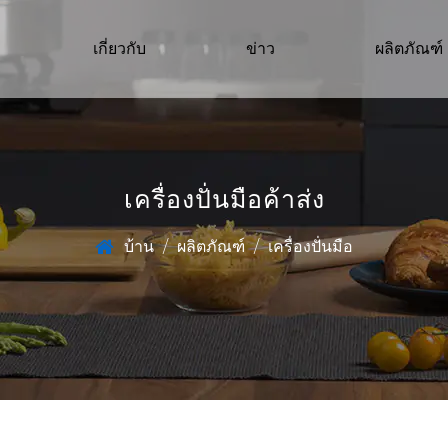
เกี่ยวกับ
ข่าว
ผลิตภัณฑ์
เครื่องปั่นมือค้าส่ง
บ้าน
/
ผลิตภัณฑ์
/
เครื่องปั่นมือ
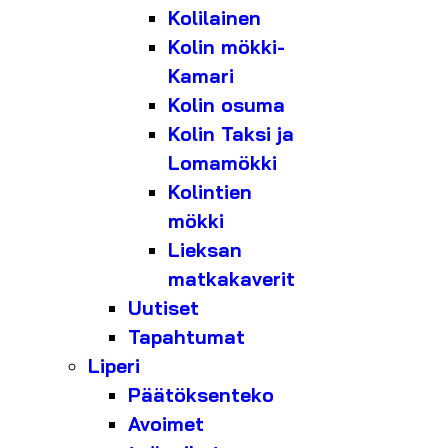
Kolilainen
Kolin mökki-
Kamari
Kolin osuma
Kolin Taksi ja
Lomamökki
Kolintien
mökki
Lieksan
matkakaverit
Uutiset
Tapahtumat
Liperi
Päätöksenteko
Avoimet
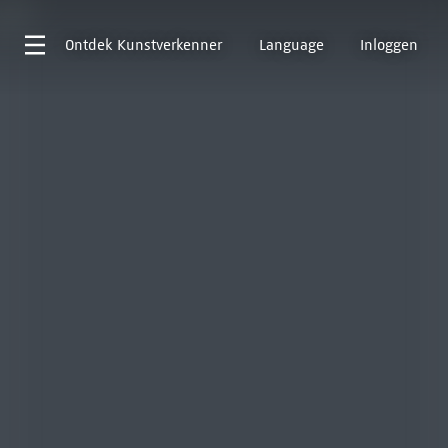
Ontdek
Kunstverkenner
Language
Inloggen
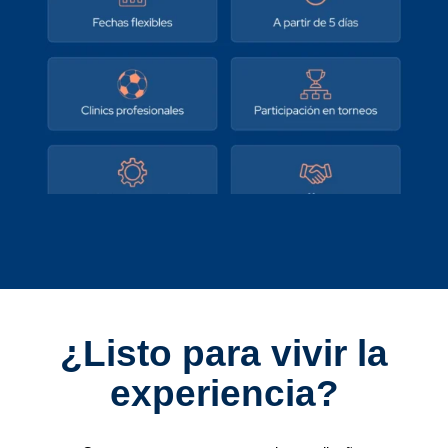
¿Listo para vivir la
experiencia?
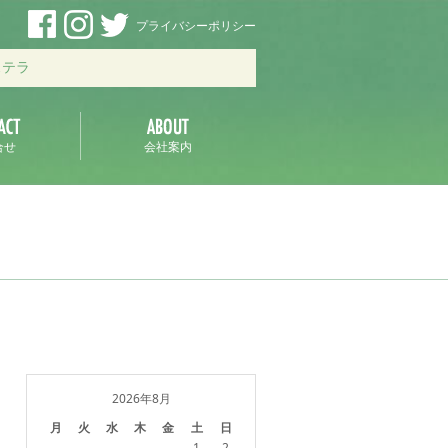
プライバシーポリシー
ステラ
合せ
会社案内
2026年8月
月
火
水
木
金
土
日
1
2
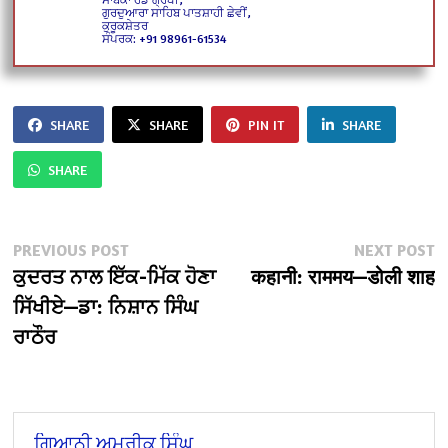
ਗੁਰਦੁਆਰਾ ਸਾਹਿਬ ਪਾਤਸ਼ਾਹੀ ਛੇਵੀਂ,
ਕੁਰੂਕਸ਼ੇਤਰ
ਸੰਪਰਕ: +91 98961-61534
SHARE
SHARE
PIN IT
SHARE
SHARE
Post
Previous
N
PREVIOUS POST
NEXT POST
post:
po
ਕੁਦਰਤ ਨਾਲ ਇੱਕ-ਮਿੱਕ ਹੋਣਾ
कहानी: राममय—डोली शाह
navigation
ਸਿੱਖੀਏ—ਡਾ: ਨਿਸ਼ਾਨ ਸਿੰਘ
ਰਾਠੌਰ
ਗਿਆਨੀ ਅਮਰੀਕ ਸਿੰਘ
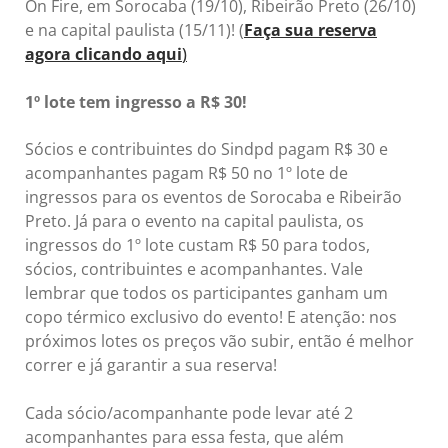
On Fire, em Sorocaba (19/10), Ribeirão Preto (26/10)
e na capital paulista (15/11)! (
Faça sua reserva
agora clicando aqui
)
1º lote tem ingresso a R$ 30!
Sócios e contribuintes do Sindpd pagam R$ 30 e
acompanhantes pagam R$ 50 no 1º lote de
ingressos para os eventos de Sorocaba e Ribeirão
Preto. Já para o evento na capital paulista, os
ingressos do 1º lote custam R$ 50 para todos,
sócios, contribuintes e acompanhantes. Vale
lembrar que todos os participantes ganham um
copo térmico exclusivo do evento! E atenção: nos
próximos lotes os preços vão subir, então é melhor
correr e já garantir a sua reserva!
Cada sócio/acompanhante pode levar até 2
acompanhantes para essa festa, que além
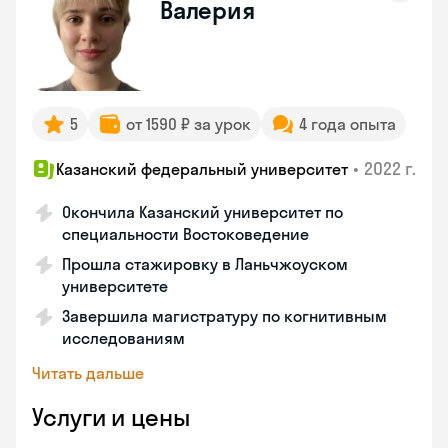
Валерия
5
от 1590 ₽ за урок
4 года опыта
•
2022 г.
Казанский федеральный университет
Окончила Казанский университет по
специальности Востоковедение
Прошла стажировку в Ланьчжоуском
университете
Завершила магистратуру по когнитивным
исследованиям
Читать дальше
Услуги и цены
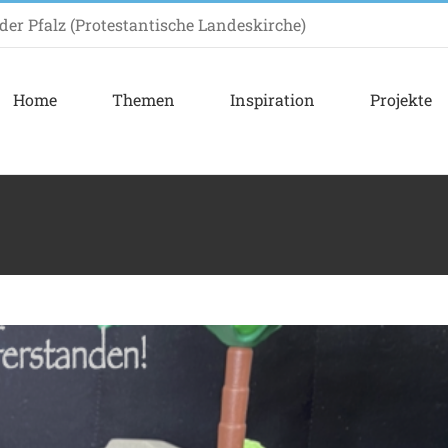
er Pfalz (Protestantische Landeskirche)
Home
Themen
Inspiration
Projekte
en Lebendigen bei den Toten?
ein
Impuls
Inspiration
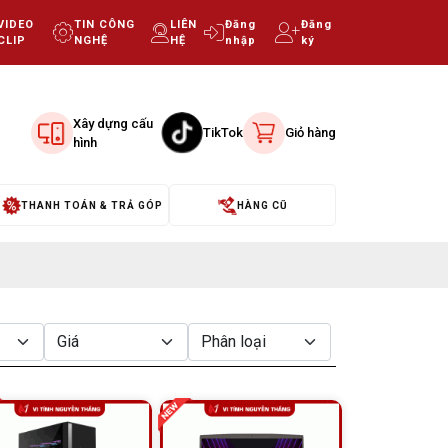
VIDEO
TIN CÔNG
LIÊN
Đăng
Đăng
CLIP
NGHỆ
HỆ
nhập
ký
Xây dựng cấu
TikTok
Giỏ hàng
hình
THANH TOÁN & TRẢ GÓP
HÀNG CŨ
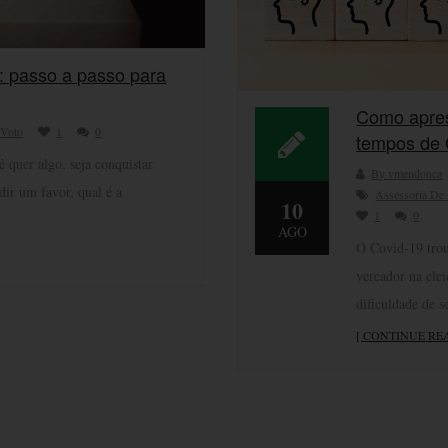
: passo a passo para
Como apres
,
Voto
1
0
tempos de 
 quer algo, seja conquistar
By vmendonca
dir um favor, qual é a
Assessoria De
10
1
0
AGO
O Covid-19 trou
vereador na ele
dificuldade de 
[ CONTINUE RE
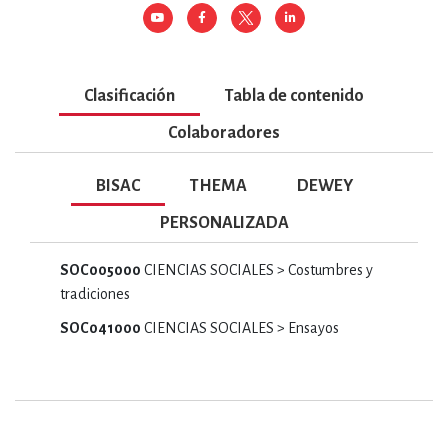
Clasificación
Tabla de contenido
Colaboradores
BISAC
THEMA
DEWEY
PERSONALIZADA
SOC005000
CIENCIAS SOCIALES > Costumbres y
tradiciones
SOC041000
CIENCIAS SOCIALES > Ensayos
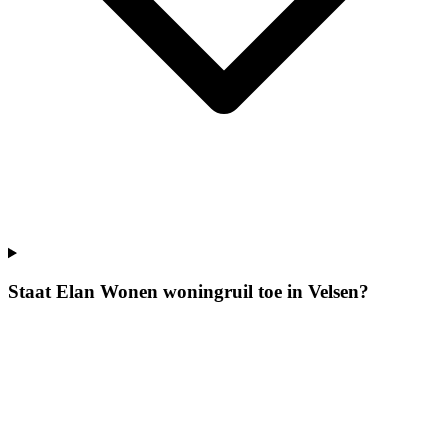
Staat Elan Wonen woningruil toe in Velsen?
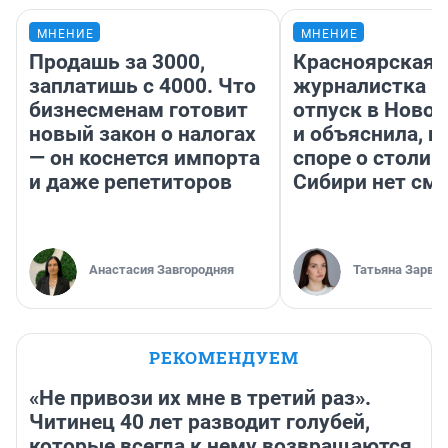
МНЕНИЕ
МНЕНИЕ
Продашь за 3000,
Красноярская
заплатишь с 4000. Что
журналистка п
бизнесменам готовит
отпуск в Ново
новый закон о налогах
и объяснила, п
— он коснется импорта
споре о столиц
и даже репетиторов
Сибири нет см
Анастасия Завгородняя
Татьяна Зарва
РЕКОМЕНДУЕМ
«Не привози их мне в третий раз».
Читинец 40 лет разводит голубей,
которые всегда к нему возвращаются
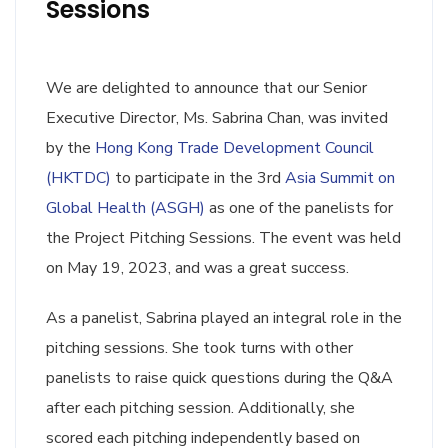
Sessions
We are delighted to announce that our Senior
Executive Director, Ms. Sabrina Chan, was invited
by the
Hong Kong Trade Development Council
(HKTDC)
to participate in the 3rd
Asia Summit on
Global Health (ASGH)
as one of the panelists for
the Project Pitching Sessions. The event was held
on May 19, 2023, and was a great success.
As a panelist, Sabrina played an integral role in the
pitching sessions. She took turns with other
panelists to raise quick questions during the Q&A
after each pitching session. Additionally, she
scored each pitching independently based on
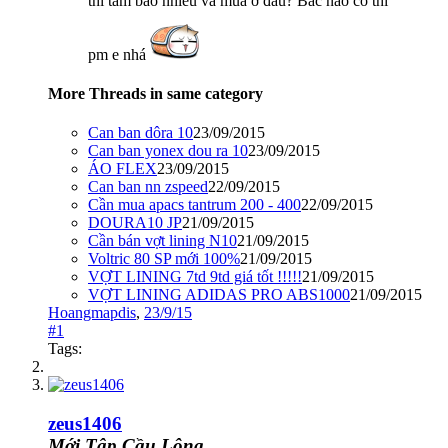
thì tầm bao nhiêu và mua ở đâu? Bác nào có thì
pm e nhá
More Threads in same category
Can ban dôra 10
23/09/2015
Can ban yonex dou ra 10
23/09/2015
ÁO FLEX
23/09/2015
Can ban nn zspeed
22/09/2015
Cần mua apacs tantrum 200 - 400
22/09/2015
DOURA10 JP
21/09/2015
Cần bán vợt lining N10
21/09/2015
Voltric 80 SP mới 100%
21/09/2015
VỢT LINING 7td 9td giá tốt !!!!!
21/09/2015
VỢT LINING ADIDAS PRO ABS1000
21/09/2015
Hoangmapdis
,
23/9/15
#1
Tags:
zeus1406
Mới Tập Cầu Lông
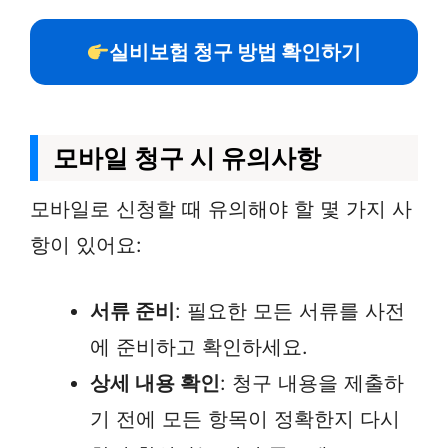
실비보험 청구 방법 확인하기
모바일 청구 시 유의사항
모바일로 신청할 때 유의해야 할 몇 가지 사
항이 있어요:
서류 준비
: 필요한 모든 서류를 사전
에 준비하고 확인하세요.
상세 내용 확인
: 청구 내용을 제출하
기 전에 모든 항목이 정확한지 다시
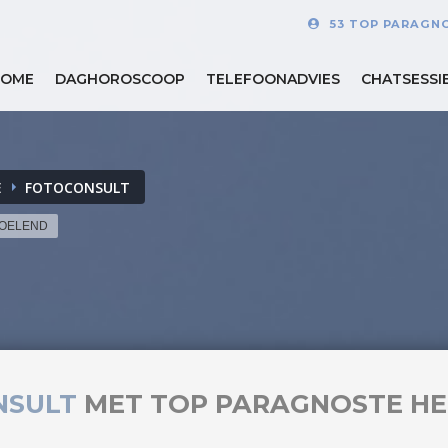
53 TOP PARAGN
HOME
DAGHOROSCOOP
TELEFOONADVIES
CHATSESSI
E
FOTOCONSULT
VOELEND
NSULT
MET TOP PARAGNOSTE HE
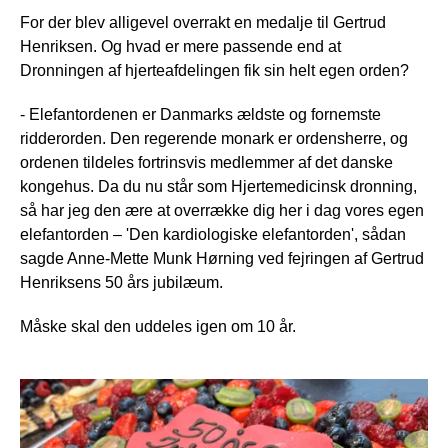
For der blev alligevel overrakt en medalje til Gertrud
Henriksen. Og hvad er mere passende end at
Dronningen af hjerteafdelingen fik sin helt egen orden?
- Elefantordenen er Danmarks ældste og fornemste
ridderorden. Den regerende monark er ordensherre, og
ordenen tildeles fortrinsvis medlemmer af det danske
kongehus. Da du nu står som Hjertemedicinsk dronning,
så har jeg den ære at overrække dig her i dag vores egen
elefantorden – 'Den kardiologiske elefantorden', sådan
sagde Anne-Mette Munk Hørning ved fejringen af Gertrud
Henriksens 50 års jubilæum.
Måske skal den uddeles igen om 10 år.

- What the exercise asks
Only the lines between the one with "Hong Kong Trade Development Council" and the one with "Henriksen. Og hvad er mere passende end at", those two included, get copied from the material above. Keep it exact and free of pictures.

- Exercise response
Hong Kong Trade Development Council
(HKTDC)
to participate in the 3rd
Asia Summit on
Global Health (ASGH)
as one of the panelists for
the Project Pitching Sessions. The event was held
on May 19, 2023, and was a great success.
As a panelist, Sabrina played an integral role in the
pitching sessions. She took turns with other
panelists to raise quick questions during the Q&A
after each pitching session. Additionally, she
scored each pitching independently based on
thì tầm bao nhiêu và mua ở đâu? Bác nào có thì
pm e nhá
More Threads in same category
Can ban dôra 10
23/09/2015
Can ban yonex dou ra 10
23/09/2015
ÁO FLEX
23/09/2015
Can ban nn zspeed
22/09/2015
Cần mua apacs tantrum 200 - 400
22/09/2015
DOURA10 JP
21/09/2015
Cần bán vợt lining N10
21/09/2015
Voltric 80 SP mới 100%
21/09/2015
VỢT LINING 7td 9td giá tốt !!!!!
21/09/2015
VỢT LINING ADIDAS PRO ABS1000
21/09/2015
Hoangmapdis
,
23/9/15
#1
Tags:
zeus1406
Mới Tập Cầu Lông
실비보험 청구 방법 확인하기
모바일 청구 시 유의사항
모바일로 신청할 때 유의해야 할 몇 가지 사
항이 있어요:
서류 준비
: 필요한 모든 서류를 사전
에 준비하고 확인하세요.
상세 내용 확인
: 청구 내용을 제출하
기 전에 모든 항목이 정확한지 다시
53 TOP PARAGN
HOME
DAGHOROSCOOP
TELEFOONADVIES
CHATSESSI
E
FOTOCONSULT
VOELEND
NSULT
MET TOP PARAGNOSTE HE
For der blev alligevel overrakt en medalje til Gertrud
Henriksen. Og hvad er mere passende end at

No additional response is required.